I hardly had enough time to register my look of shock before I heard my son's voice from the bathroom.
"Daddy," he asked, "why is there a tree branch in the bathroom?"
As a parent, you learn how to have full conversations in short-hand when children are present. My one son was questioning the stick by the sink while our other two were hanging around by our feet.
"The principal called?!" I mouthed in horror to my husband. (To be fair, it was the vice principal, but he didn't know that.)
"About him going... in the woods," came the whispered reply.
"Oh, that," I answered. Then it was my turn to receive the look from him.
"That?! You didn't tell me about that," he retorted.
"I talked to him about private stuff remaining private. I thought it was done," I explained.
"Well, apparently, it wasn't," he managed to get out before our son questioned him again.

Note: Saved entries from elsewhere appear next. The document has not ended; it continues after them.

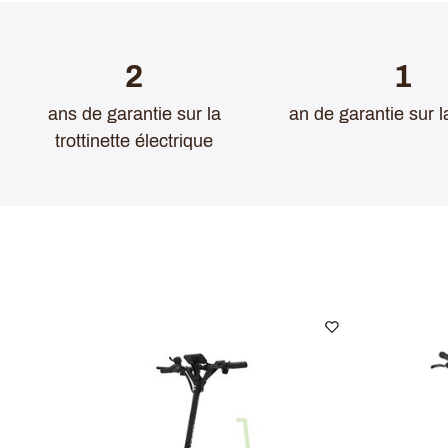
2
1
ans de garantie sur la
an de garantie sur l
trottinette électrique
Retrouvez tout d'abord un design sobre et mo
particulièrement soigné avec de belles signa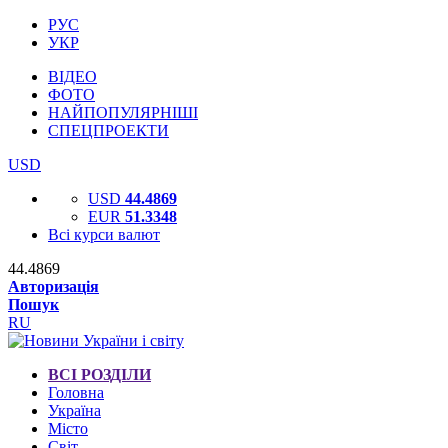
РУС
УКР
ВІДЕО
ФОТО
НАЙПОПУЛЯРНІШІ
СПЕЦПРОЕКТИ
USD
USD
44.4869
EUR
51.3348
Всі курси валют
44.4869
Авторизація
Пошук
RU
ВСІ РОЗДІЛИ
Головна
Україна
Місто
Світ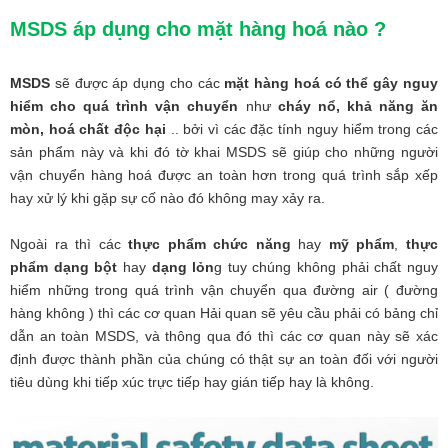
MSDS áp dụng cho mặt hàng hoá nào ?
MSDS
sẽ được áp dụng cho các
mặt hàng hoá có thể gây nguy
hiểm cho quá trình vận chuyển
như
cháy nổ,
khả năng ăn
mòn, hoá chất độc hại
.. bởi vì các đặc tính nguy hiểm trong các
sản phẩm này và khi đó tờ khai MSDS sẽ giúp cho những người
vận chuyển hàng hoá được an toàn hơn trong quá trình sắp xếp
hay xử lý khi gặp sự cố nào đó không may xảy ra.
Ngoài ra thì các
thực phẩm chức năng
hay
mỹ phẩm
,
thực
phẩm dạng bột
hay
dạng lỏn
g tuy chúng không phải chất nguy
hiểm những trong quá trình vận chuyển qua đường air ( đường
hàng không ) thì các cơ quan Hải quan sẽ yêu cầu phải có bảng chỉ
dẫn an toàn MSDS, và thông qua đó thì các cơ quan này sẽ xác
định được thành phần của chúng có thật sự an toàn đối với người
tiêu dùng khi tiếp xúc trực tiếp hay gián tiếp hay là không.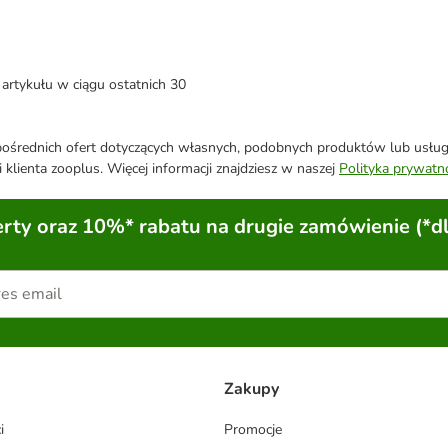
artykułu w ciągu ostatnich 30
średnich ofert dotyczących własnych, podobnych produktów lub usług. 
 klienta zooplus. Więcej informacji znajdziesz w naszej
Polityka prywatn
ty oraz 10%* rabatu na drugie zamówienie (*d
Zakupy
i
Promocje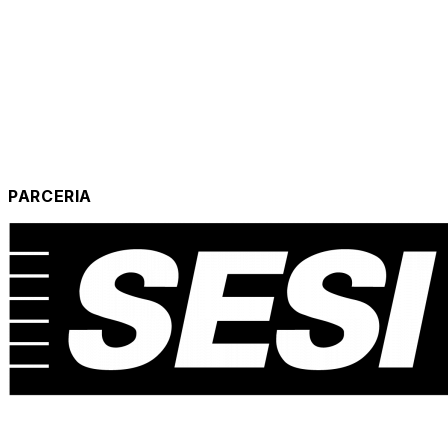
PARCERIA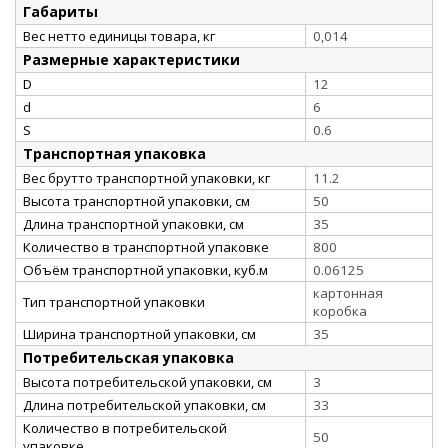
Габариты
Вес нетто единицы товара, кг
0,014
Размерные характеристики
D
12
d
6
S
0.6
Транспортная упаковка
Вес брутто транспортной упаковки, кг
11.2
Высота транспортной упаковки, см
50
Длина транспортной упаковки, см
35
Количество в транспортной упаковке
800
Объём транспортной упаковки, куб.м
0.06125
картонная
Тип транспортной упаковки
коробка
Ширина транспортной упаковки, см
35
Потребительская упаковка
Высота потребительской упаковки, см
3
Длина потребительской упаковки, см
33
Количество в потребительской
50
упаковке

We heard our nature-lover from the other room, "Hey Daddy, why is this big branch in here?"
Not missing a beat from our abbreviated adult conversation, my husband walked back to the bathroom where I heard him deliver this gem:
"What, the branch? I put that in there 'cause I thought it would make you feel comfortable. I hear you like to go in the woods."
He then had a talk with our son about the wheres, whens, whys and hows of appropriate man-woods bathroom experiences. I went upstairs and got our daughter into her pajamas and brushed her teeth. Part of me was shaking my head at how lightly he approached the whole situation. The other, larger part of me was very grateful that he was home, not only to field the phone call from the vice principal, but also to talk to our son about the whole thing. Sure, he's a guy, so he gets it more and can explain practical things better than I could, but his sense of humor is really helpful when I can get a little crazy about things like visits to the office at school.
So I let my husband handle our little woodland creatures while I went out to a moms' mixer for my son's grade. After a glass of wine, we laughed about having boys and husbands, and surviving them both. Sometimes all you need is shared perspective to appreciate all that you're lucky enough to have. My girlfriends laughed multiple times at the story of my husband's branch in the bathroom with my son. None of us would ever have dreamed up that approach to the whole situation. They reminded me how much I love and appreciate my husband's sense of humor and that I shouldn't be overly horrified at my son's answering the call of nature among the natural elements.
I could stand to take a page from my husband's parenting handbook and be a little less stick in the mud and a little more timber in the toilet.